• _Task item_: Transcribe exactly the line that contains "Outre l’alimentation et la digestion, l" and every line after it to the end of the entries, and nothing more.

*** Begin section ***

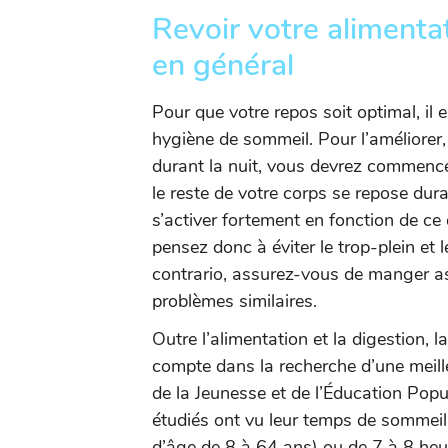
Revoir votre alimenta
en général
Pour que votre repos soit optimal, il
hygiène de sommeil. Pour l’améliorer,
durant la nuit, vous devrez commence
le reste de votre corps se repose durant
s’activer fortement en fonction de ce q
pensez donc à éviter le trop-plein et 
contrario, assurez-vous de manger as
problèmes similaires.
Outre l’alimentation et la digestion, l
compte dans la recherche d’une meille
de la Jeunesse et de l’Éducation Popu
étudiés ont vu leur temps de sommeil
d’âge de 8 à 64 ans) ou de 7 à 8 heu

*** End section ***

• _Final answer_:
Outre l’alimentation et la digestion, l
compte dans la recherche d’une meille
de la Jeunesse et de l’Éducation Popu
étudiés ont vu leur temps de sommeil
d’âge de 8 à 64 ans) ou de 7 à 8 heu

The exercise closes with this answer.